The Challenges of Learning a Language
As many of you know, my wife and I are currently in the process of learning a language before going to Ecuador as missionaries. It has been one of the greatest experiences of my life but also one of the hardest. We have been in this process for about nine months now. I want to share with you a few things I have learned and also some areas where I think I have fallen short.
Learning a language is an attitude. I think attitude determines, to a large degree, how well you learn a language. I have to push and remind myself every day to have the right attitude. I often fail, but I have seen that when I do have the right attitude and I am asking questions in the language about the language or culture, then I learn much more. On the days that I am looking for opportunities to learn and practice new words, then I tend to improve in my Spanish. When I am just trying to get through the day without making too many mistakes, I am not improving but merely maintaining.

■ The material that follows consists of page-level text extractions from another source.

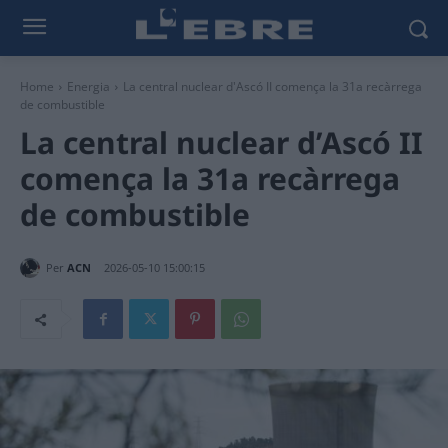
Home
Energia
La central nuclear d'Ascó II comença la 31a recàrrega
de combustible
La central nuclear d’Ascó II
comença la 31a recàrrega
de combustible
Per
ACN
2026-05-10 15:00:15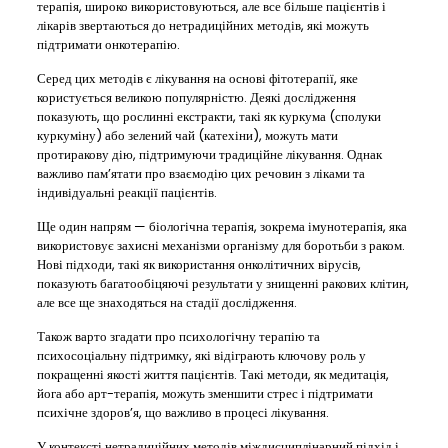
терапія, широко використовуються, але все більше пацієнтів і
лікарів звертаються до нетрадиційних методів, які можуть
підтримати онкотерапію.
Серед цих методів є лікування на основі фітотерапії, яке
користується великою популярністю. Деякі дослідження
показують, що рослинні екстракти, такі як куркума (сполуки
куркуміну) або зелений чай (катехіни), можуть мати
протиракову дію, підтримуючи традиційне лікування. Однак
важливо пам’ятати про взаємодію цих речовин з ліками та
індивідуальні реакції пацієнтів.
Ще один напрям — біологічна терапія, зокрема імунотерапія, яка
використовує захисні механізми організму для боротьби з раком.
Нові підходи, такі як використання онколітичних вірусів,
показують багатообіцяючі результати у знищенні ракових клітин,
але все ще знаходяться на стадії дослідження.
Також варто згадати про психологічну терапію та
психосоціальну підтримку, які відіграють ключову роль у
покращенні якості життя пацієнтів. Такі методи, як медитація,
йога або арт-терапія, можуть зменшити стрес і підтримати
психічне здоров’я, що важливо в процесі лікування.
У контексті нетрадиційних методів міждисциплінарний підхід і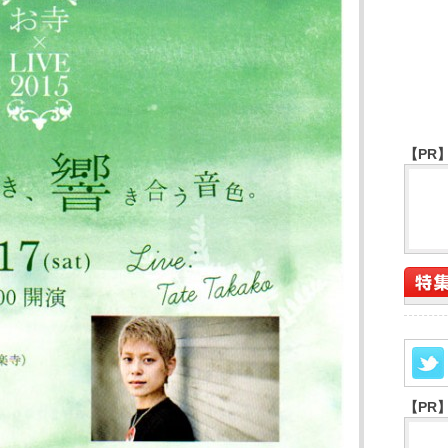
【PR
【PR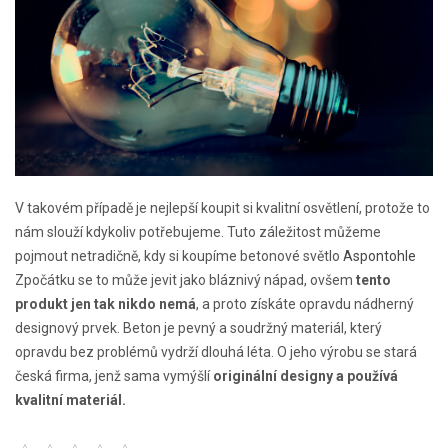
V takovém případě je nejlepší koupit si kvalitní osvětlení, protože to
nám slouží kdykoliv potřebujeme. Tuto záležitost můžeme
pojmout netradičně, kdy si koupíme betonové světlo
Aspontohle
Zpočátku se to může jevit jako bláznivý nápad, ovšem
tento
produkt jen tak nikdo nemá
, a proto získáte opravdu nádherný
designový prvek. Beton je pevný a soudržný materiál, který
opravdu bez problémů vydrží dlouhá léta. O jeho výrobu se stará
česká firma, jenž sama vymýšlí
originální designy a používá
kvalitní materiál.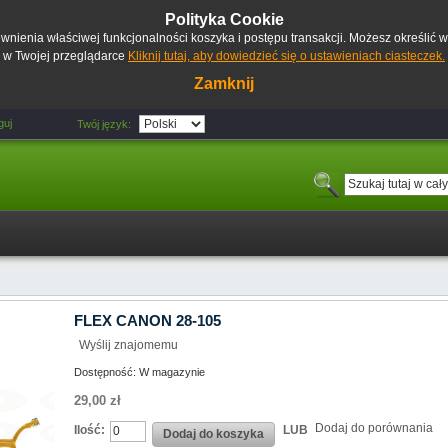
Polityka Cookie
pewnienia właściwej funkcjonalności koszyka i postępu transakcji. Możesz określić
w Twojej przeglądarce
Kliknij tutaj, aby dowiedzieć się o ustawieniach ciasteczek.
Zamknij
guj
Twój język:
FLEX CANON 28-105
Wyślij znajomemu
Dostępność:
W magazynie
29,00 zł
Dodaj do porównania
Ilość:
LUB
Dodaj do koszyka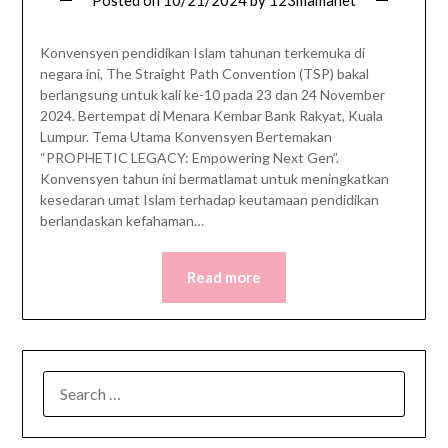
Posted on
10/21/2024
by
123mamanet
Konvensyen pendidikan Islam tahunan terkemuka di
negara ini, The Straight Path Convention (TSP) bakal
berlangsung untuk kali ke-10 pada 23 dan 24 November
2024. Bertempat di Menara Kembar Bank Rakyat, Kuala
Lumpur. Tema Utama Konvensyen Bertemakan
“PROPHETIC LEGACY: Empowering Next Gen”.
Konvensyen tahun ini bermatlamat untuk meningkatkan
kesedaran umat Islam terhadap keutamaan pendidikan
berlandaskan kefahaman…
Read more
SEARCH
FOR: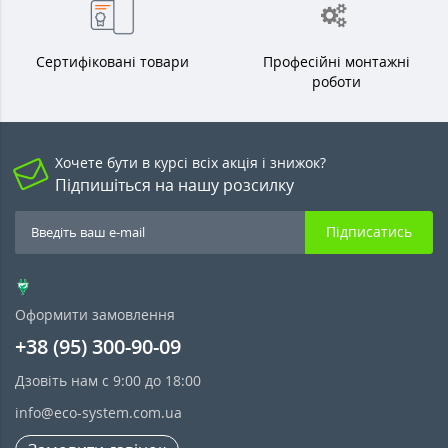
Сертифіковані товари
Професійні монтажні
роботи
Хочете бути в курсі всіх акція і знижок?
Підпишіться на нашу розсилку
Підписатись
Оформити замовлення
+38 (95) 300-90-09
Дзовіть нам с 9:00 до 18:00
info@eco-system.com.ua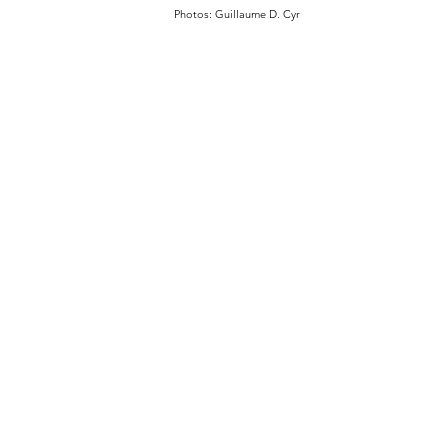
Photos: Guillaume D. Cyr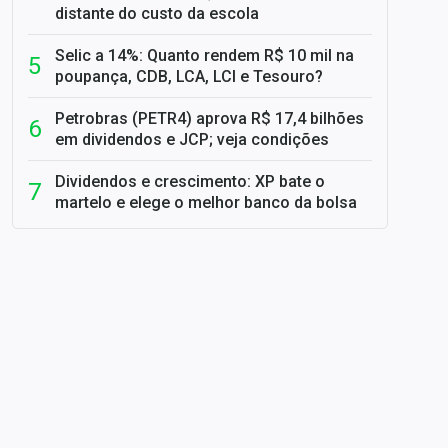
distante do custo da escola
Selic a 14%: Quanto rendem R$ 10 mil na
poupança, CDB, LCA, LCI e Tesouro?
Petrobras (PETR4) aprova R$ 17,4 bilhões
em dividendos e JCP; veja condições
Dividendos e crescimento: XP bate o
martelo e elege o melhor banco da bolsa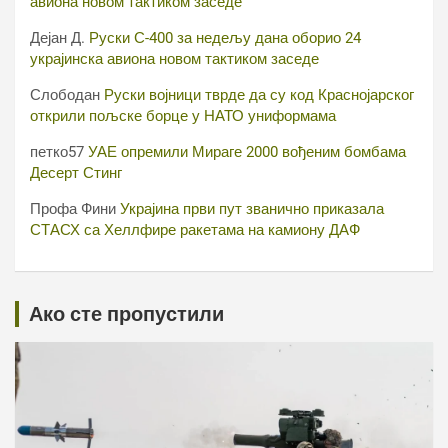
авиона новом тактиком заседе
Дејан Д.
Руски С-400 за недељу дана оборио 24
украјинска авиона новом тактиком заседе
Слободан
Руски војници тврде да су код Краснојарског
открили пољске борце у НАТО униформама
петко57
УАЕ опремили Мираге 2000 вођеним бомбама
Десерт Стинг
Профа Фини
Украјина први пут званично приказала
СТАСХ са Хеллфире ракетама на камиону ДАФ
Ако сте пропустили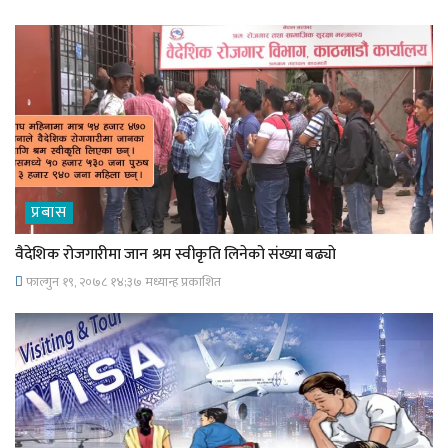
प्रबास
वैदेशिक रोजगारीमा जान श्रम स्वीकृति लिनेको संख्या बढ्याे
फाल्गुन १९, २०७८ १४;३७ मध्यान्ह प्रकाशित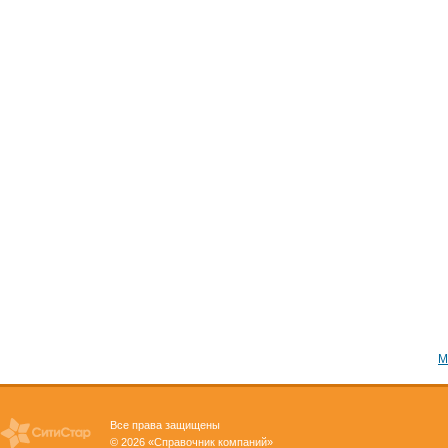
М
Все права защищены
© 2026 «Справочник компаний»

Learning a language is social. What I mean by that is that I am never going to learn Spanish just by reading or taking lessons. I am going to learn it by talking and interacting with people. Sorry, but Rosetta Stone is just not enough. I am not a super outgoing person, so this something that I am continually working on. It is like most things in life. Practice makes perfect, and I cannot just read or study a language. I must use it.
I have to be teachable. I must always be asking people to help me improve and correct my language. If not, then I will make the same mistakes over and over again. People are friendly, so they don’t want to cut me off in the middle of my sentence, but if they don’t do that, then I will never learn, so I have to ask them for their help and correction. Some people will never do it, but some will, so I have to continue to ask for correction and say thank you when they correct me. Sometimes I have slacked off on this, but I know that this is one of the essential keys to learning Spanish, so I must remember to do it every day.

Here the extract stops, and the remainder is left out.